I was wondering if I would ever get around to writing this post.
Because I’m taking less Dopamine Agonist (DA) to help control the symptoms of my Parkinson’s Disease.
Ok let me explain. First off, I’m down to 2mg/day of the DA Nuepro, down from the 4mg/day I was taking a little over a week ago. I can already feel major differences. For starters, I’m sleeping better at night. When I wake up at 2am, instead of working on my latest creative project or working out I…go back to sleep. While I suppose this could mean the end of my 1am bike rides, it’s probably not a bad thing to get more sleep. Very early in the morning is also when I often made progress on my latest Blog efforts. Now that I sleep better I may have less time to write my posts going forward. Everything, it seems, is a tradeoff.
The second noteworthy thing that has happened since reducing my agonists is that my symptoms are much more variable. Whereas before my symptoms were controlled fairly evenly throughout the day, now they are best controlled shortly after taking the medication and an hour or two beyond that point. After that, it’s a pretty steep drop off in medication effectiveness until I finally take my next dose. It’s worth noting that my “on” times, that is when the medications are working well, though much shorter, are actually better than before. This has translated into some pretty appreciable improvement in my recent climbing and lifting efforts. Whether these improvements are temporary or not remains to be seen.
Third, to compensate for the reduction in medication, I have upped the amount of the other medications that I take. Since, these other medications are ingested, they provide an initial spike in effectiveness that tailors off over time. It’s this initial surge in medication that can cause dyskinesia. I took a video of myself of a recent bout of dyskinesia I experienced. I happened to be driving down to a work meeting with a contractor. Fortunately, I was able to drive relatively safely, despite how energetically I was bouncing around the cab of my pickup truck.
The biggest change however has been the marked difference in mood. For those of you who have been on agonists you’ll know what I’m talking about. It’s just a sort of a nearly continuous artificially elevated good feeling. That crazy good mood certainly played a role in my abnormal penchant for early morning creative projects and biking. I also think it’s also at least partially responsible for the OCD high risk behavior’s that are becoming notorious of agonists users. It’s almost as if agonists make your mind automatically tend to look on the bright side of everything. Not altogether a bad thing by itself. But I think it also tends to make one down-play potential danger or risk. I believe that therein lays the dangerous process by which agonists slowly go to work on you:
First, they make you feel good. As time goes on and the effect wears off, you naturally seek out high-risk behaviors to maintain that artificially elevated mood. And finally, like a little devil on your shoulder, they whisper little lies in your ear about how everything will turn out juuuust fine. Allowing the victim to justify about anything in his/her mind. Meanwhile, they’re doing something they know deep down they shouldn’t. This process repeats until the victim is spending every last cent they have, or doing something that will destroy their marriage.
And yes, I did just call them a victim. My friend, until you have felt the compulsions that these medications can cause, don’t judge those who have fallen into the trap. I only just made it out due to my fortunate circumstances. I’ve seen how difficult it is. Those that have done things they regret on agonists are undoubtedly victims. I’ve said before that an unfortunate tendency that people have is to blame peoples misfortunes on the person themselves. But those who have been victimized by agonists deserve compassion, not derision. That’s not to say that taking DA’s gives one license to do whatever one wants, however.

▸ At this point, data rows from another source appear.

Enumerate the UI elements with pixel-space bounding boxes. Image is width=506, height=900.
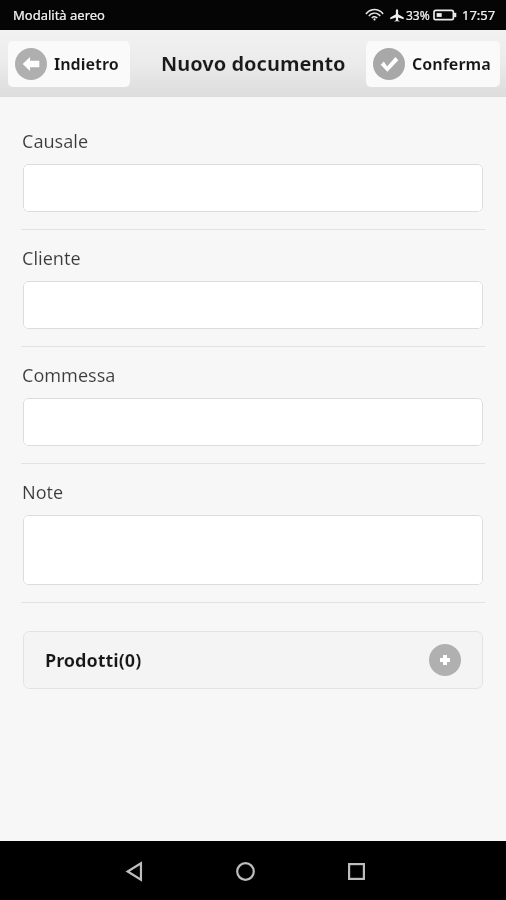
staticText: Note (22, 480, 64, 505)
button[interactable]: Recenti (334, 849, 378, 893)
button[interactable]: Indietro (112, 849, 156, 893)
button[interactable] (23, 398, 483, 446)
staticText: Indietro (54, 53, 119, 75)
button[interactable]: Home (223, 849, 267, 893)
staticText: Causale (22, 129, 89, 154)
staticText: Prodotti(0) (45, 648, 142, 673)
staticText: 17:57 (462, 6, 496, 24)
staticText: Commessa (22, 363, 116, 388)
button[interactable]: Prodotti(0) (23, 631, 483, 689)
button[interactable] (23, 515, 483, 585)
button[interactable]: Conferma (366, 41, 500, 87)
staticText: Nuovo documento (161, 50, 346, 77)
button[interactable]: Indietro (8, 41, 130, 87)
button[interactable] (23, 164, 483, 212)
staticText: Conferma (412, 53, 491, 75)
button[interactable]: Aggiungi prodotto (429, 644, 461, 676)
staticText: 33% (406, 7, 430, 23)
staticText: Modalità aereo (13, 6, 105, 24)
button[interactable] (23, 281, 483, 329)
staticText: Cliente (22, 246, 81, 271)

With a reduction in agonists, my mood isn’t bad exactly, but it’s definitely not where it was. It’s actually been pretty hard to get used to. You might even say I’ve been having some withdrawal symptoms of anxiety and just a general feeling of not being well. On the other hand, my compulsions are all but gone and I’m thinking more clearly.
As I grapple with getting used to this new, less cheery, yet more real world I can’t help but miss the the way I felt when I was taking more DA…an almost blissful indifference. I really miss the blithe creativity that may have been partially responsible for some of my most interesting works. I don’t miss the compulsion to do stupid things.
As for symptom control, I’m working with my MDS to adjust my medications to help reduce or eliminate dyskinesia and provide a more constant therapeutic effect throughout the day.
Lastly, I just want to again make it clear that agonists work for some people. If you are one of those people who can take 12mg/day and be ok. Great! There’s nothing wrong with that. Just because someone is on an agonist doesn’t mean they’re on the verge of doing something terrible. I am in fact, still on a small amount of agonist. When I do get to a point where I’m comfortable with my symptom control using other meds, if I feel like I’m not fighting off the urge to do risky, compulsive, or dumb things I may just keep taking it. What I’m saying my friends is to be very, very wary of Dopamine Agonists!